Shane Carmody, former Collections Manager, and Kevin Molloy, Archives Manager of the State Library of Victoria, and their staff have assisted greatly my access to the Leagues and other records. The Jackomos family provided generous access to Alick Jackomos papers. Barrie Pittock, a long-time supporter of the League, generously provided access to his papers before lodging them in the National Library of Australia. Sue Taffe made valuable suggestions for research.

Institutions and individuals, particularly the Jackomos family and the League, gave permission to use images in the book, as acknowledged in the captions. The Onus family allowed me to use the astonishing Lin Onus painting on the cover. It not only fits my theme of agency and activism, but is appropriate as Onus held his first art show at the League in 1975 and this painting, part of a series painted 197982, was purchased by the League in 1985.

The Australian Institute for Aboriginal and Torres Strait Islander Studies (AIATSIS) in Canberra provided a research grant, which allowed me valuable research assistance from Dr David Henderson and Brian Ruhle, who were my eyes for the contents of many of the 320 boxes of League archives I could not possibly cover on my own. (For comments on these see the introduction to Select Sources.) To their wise approach I owe a great deal indeed the book would not have been possible without them.

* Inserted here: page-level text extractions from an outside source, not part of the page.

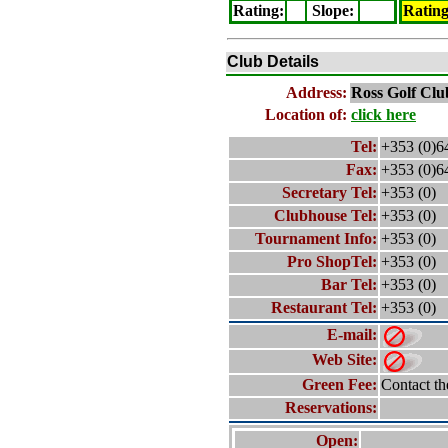
Rating
:
Slope
:
Ratin
Club Details
Address:
Ross
Golf Clu
Location of:
click here
Tel:
+353 (0)6
Fax:
+353 (0)6
Secretary Tel:
+353 (0)
Clubhouse Tel:
+353 (0)
Tournament Info:
+353 (0)
Pro ShopTel:
+353 (0)
Bar Tel:
+353 (0)
Restaurant Tel:
+353 (0)
E-mail:
Web Site:
Green Fee:
Contact th
Reservations:
Open:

I completed significant background research during study leave granted by La Trobe University in 1992 and 2004, and began writing during study leave in 2012. Esmai Manahan kindly read the whole manuscript and saved me from errors. Jan Richardson read key chapters and offered much information, suggestions, photographs and great encouragement. Graham Atkinson, Deidre King, Esme Bamblett and Alf Bamblett also read . Mandy Rooke transcribed the interviews with great accuracy as she has done so many times in the past. Janet Hutchinson provided expert copy editing and the team at Aboriginal Studies Press made the process of book production a pleasure, especially Rhonda Black, Lisa Fuller and Rachel Ippoliti.

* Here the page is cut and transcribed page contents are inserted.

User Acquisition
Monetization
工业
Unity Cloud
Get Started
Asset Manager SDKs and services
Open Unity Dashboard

My colleagues and students at La Trobe University, and my family, especially my wife Margaret Donnan, supported this long task, and showed lively interest as the history unfolded through the research and writing. The books shortcomings are mine, but I hope it never disappoints, for the League deserves to be richly celebrated.

PREFACE

Our view of the past is always incomplete as through a glass darkly making this a history, not the history, of the Victorian Aborigines Advancement League (VAAL). Indeed, another history of the League exists, published in 1985, which is in its way admirable. However, it is now thirty years old and did not draw upon the Leagues own archives. Therefore, in 2007 I approached the board of the League and sought its blessing for me to write a history of the League based on its archives. The board graciously agreed and successive managers Deidre King and Phil Cooper were extremely helpful in my initial progress.

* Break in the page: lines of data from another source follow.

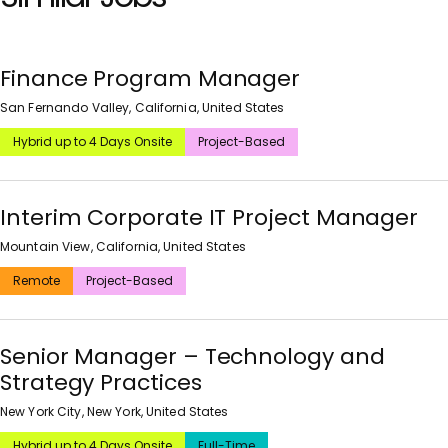
Finance Program Manager
San Fernando Valley, California, United States
Hybrid up to 4 Days Onsite
Project-Based
Interim Corporate IT Project Manager
Mountain View, California, United States
Remote
Project-Based
Senior Manager – Technology and
Strategy Practices
New York City, New York, United States
Hybrid up to 4 Days Onsite
Full-Time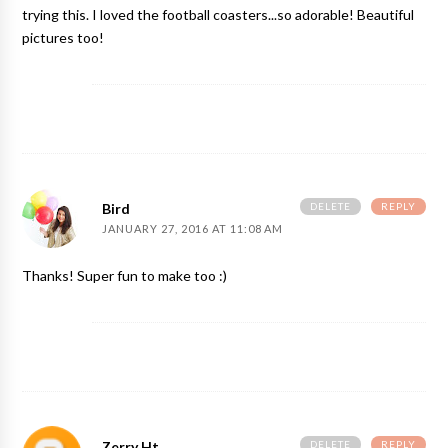
trying this. I loved the football coasters...so adorable! Beautiful
pictures too!
DELETE
REPLY
Bird
JANUARY 27, 2016 AT 11:08 AM
Thanks! Super fun to make too :)
DELETE
REPLY
Zerry Ht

However, I was alarmed at the decaying state of the archives piled up in two rooms adjoining the Leagues Watt Street basketball stadium in Thornbury. Phil Cooper and I, in discussions with Shane Carmody, the then Collections Manager at the State Library of Victoria, devised a plan. The library agreed to care for the records under archival conditions while the League retained full ownership and control. We negotiated for an Aboriginal person to assist with the relocation of the 320 boxes of archives and Maxine Briggs in 2009 gained what became a permanent position on the library staff.